Principles of GTO.
Let me explain what GTO solutions are. They are mathematical models that represent how rational players interact in a game. Poker is an imperfect information game, which means that players don't have complete knowledge of what's going on. However, we can still solve the game using the Nash Equilibrium model, proposed by John Forbes Nash Jr. in 1950. Here are the key properties of this model:
- Players cannot cooperate with each other
- Players always act rationally
- Players aim to maximize their Expected Value (EV) when they reach a Nash Equilibrium
- If either player I or Y changes their GTO strategy, it leads to a higher Nash Distance and results in an EV loss for that player.
Why use GTO game plans?
By using a game plan based on the GTO model, you can access the most optimal solution available, as it aligns with the principles of the Nash Equilibrium.
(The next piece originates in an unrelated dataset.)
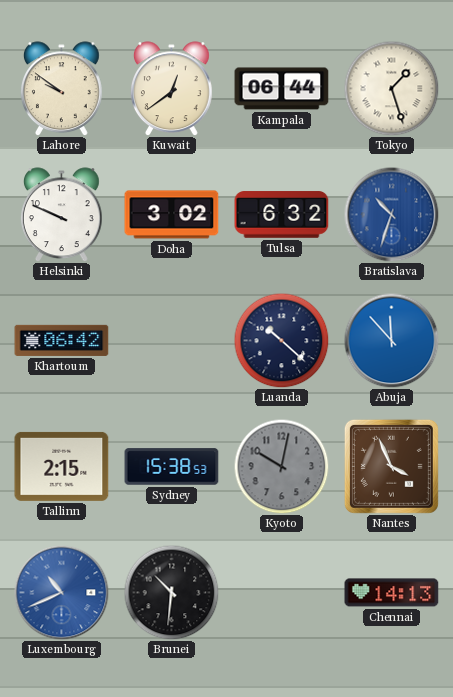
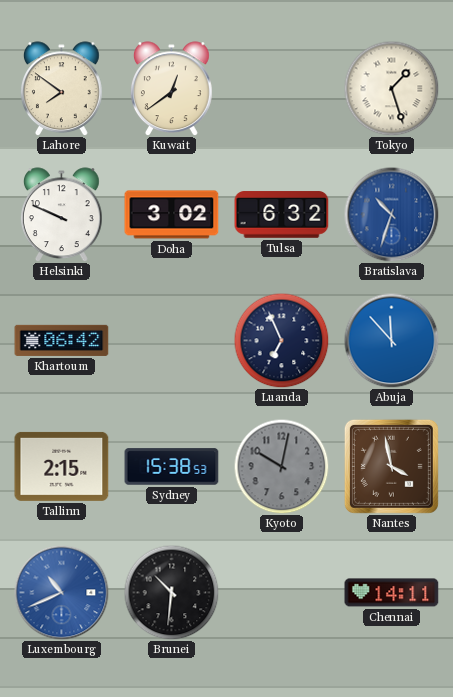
Lahore: 9:51 -> 7:51
Kampala: 06:44 -> none
Luanda: 10:22 -> 6:56
Nantes: 3:56 -> 3:58
Chennai: 14:13 -> 14:11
This helps you understand the fundamental principles of poker and adjust your gameplay to effectively exploit your opponents' mistakes.
How are PS solutions calculated?
We use a network of virtual machines to power our solver. Each machine has around 512 virtual central processing unit (vCPU) cores and 2 terabytes (TB) of RAM, allowing us to generate the most precise game plan available.
Accuracy of our solutions
The accuracy of our solutions can be measured by the Nash Distance. Our average Nash Distance is zero point zero three one percent (%), of the pot per hand."